Even for a board well versed in Policy Governance, new-member orientation sessions with Moore and company are key to staying on track. “Human nature is to meddle. We all want to run the college for Don,” joke Merlo and Pollock. Still, they take their work seriously, which is why the board carefully screens new members. (Currently, the board is screening candidates for three board vacancies.) Merlo says, “New members can change board dynamics. They can uproot it. Most of the people who sign up for this job are leaders with previous board experience who argue their points persuasively.” In screening for governance experience, “nose in, fingers out” is the rule. Merlo says it’s healthy for board members to ask questions, “but we don’t all need to tell Don how to cook or add ingredients to the pot. We stay out of the kitchen, so to speak.”

Another benefit of Policy Governance that becomes obvious in speaking with Merlo, Pollock, and Gnatiuk is consistency. With a capable administrator with clear Executive Limitations, and a board that holds itself accountable to the principles of Policy Governance, decision making follows consistent patterns. Pollock says that when boards suddenly change their behavior in response to crises, they create additional follow-on crises. Gnatiuk agrees. “The board has been through several crises, and each time, they didn’t suddenly change their style. There have been times when it would have been easy for the board to throw me under the bus, but my board is with me at all times.” Merlo adds that, because the board is continuously correcting and holding itself and Gnatiuk accountable, it prevents minor issues from growing into major crises, so “there should be no surprises on either side.” Pollock concludes that, when the board and CEO are unified in their message, the community then trusts they’re doing their jobs properly.

The community also trusts that all is well at GPRC because of concrete achievements. “We move the agenda very quickly. We’ve been able to accomplish things we’d been told were impossible, and good governance allows us to do that,” says Gnatiuk.

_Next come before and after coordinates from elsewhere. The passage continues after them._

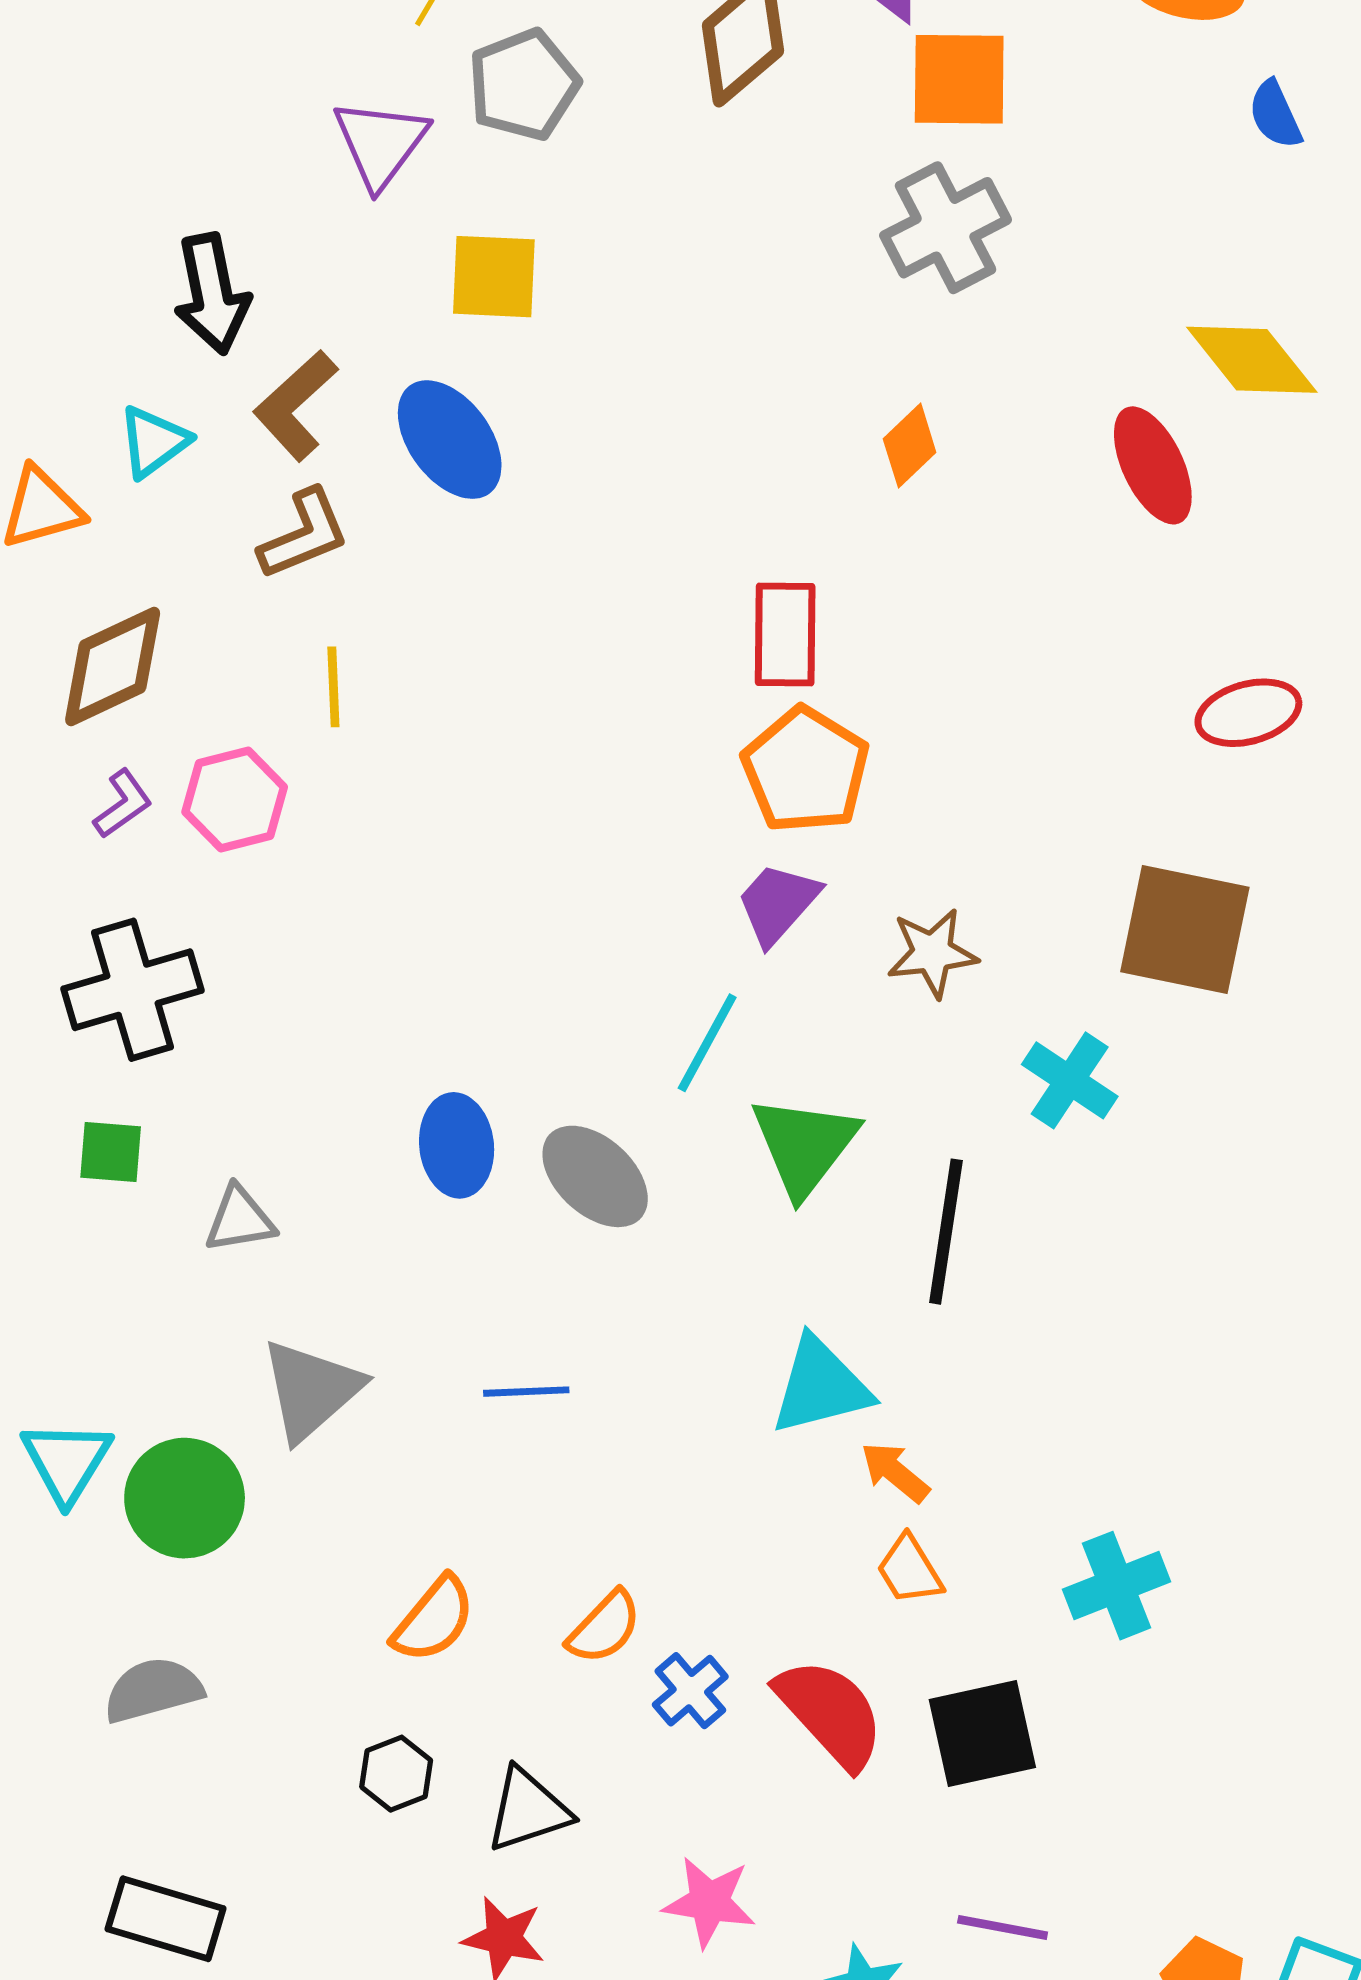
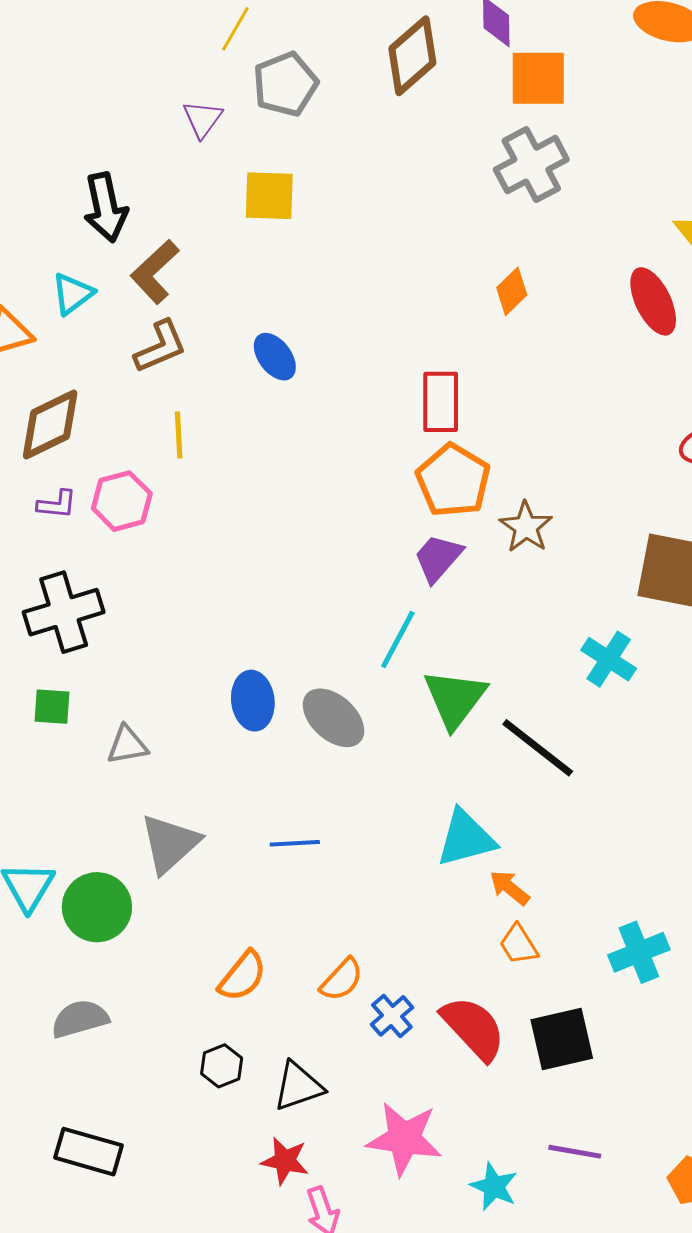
purple triangle: (380, 143) -> (203, 119), size x0.7
blue ellipse: (450, 440) -> (275, 357), moved, size x0.7
purple L-shape: (123, 804) -> (57, 504), turned 42
brown star: (932, 953) -> (526, 527), moved, turned -30
black line: (946, 1232) -> (538, 748), turned -60
pink star: (709, 1902) -> (404, 1139), size x1.4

Judging by GPRC’s experience, Policy Governance helps a board and an administrator serve constituencies. Although a vocal minority could be distracting, the GPRC board stays focused on the needs of its stakeholders. At the same time, Merlo is quick to add that a good board allows diverse voices to be heard and taken seriously. Also, in order to represent a diverse set of needs, the GPRC board strives for diversity of board members in terms of gender, cultural background, age, and type of experience. Merlo says diversity helps the board avoid “groupthink”, something to which boards may be susceptible, especially in a small community.

For organizations in their sector considering Policy Governance, all three say commitment to the model is key, followed by courage in sticking with it. “You’re either in or you’re out. You can’t put a couple of toes into the water. If you’re going to approach it that way, you’d be better off with a purely administrative board,” warns Gnatiuk.

The tangible benefits of whole-hearted adoption of Policy Governance are clear at GPRC, from the reversal of public perception, to a long series of achievements. Speaking with Merlo, Pollock, and Gnatiuk, the spillover effect of their work is joy. “I come into a board meeting at energy level 7 and leave it at level 9 or 10. It’s something that creates positive energy.”

Fostering Leadership Through Governance at a Growing Credit Union

Back in 2000 Andy Jaeger, CEO of the Credit Union of New Jersey (CUNJ), was at a leadership forum when he saw a presentation by a CEO experienced with Policy Governance®. It piqued his interest enough that he immediately bought and read a book about Policy Governance, then persuaded his board to read it.

That book, Boards That Make a Difference, sparked a cultural change at an organization ripe for it.

In 2000, Jaeger had already been at CUNJ for a decade. “The board had been involved in certain aspects of the operation, but I don’t believe they really wanted to be involved at that level.” With a strong track record, Jaeger had established enough trust with the board that they’d begun to reduce their involvement in operations. Still, the board’s hands-off approach was less the product of a formal governance model and more a product of happy circumstances – the comfort level of that particular board with that particular CEO. “It wasn’t official. Nothing was in writing,” recalls Jaeger.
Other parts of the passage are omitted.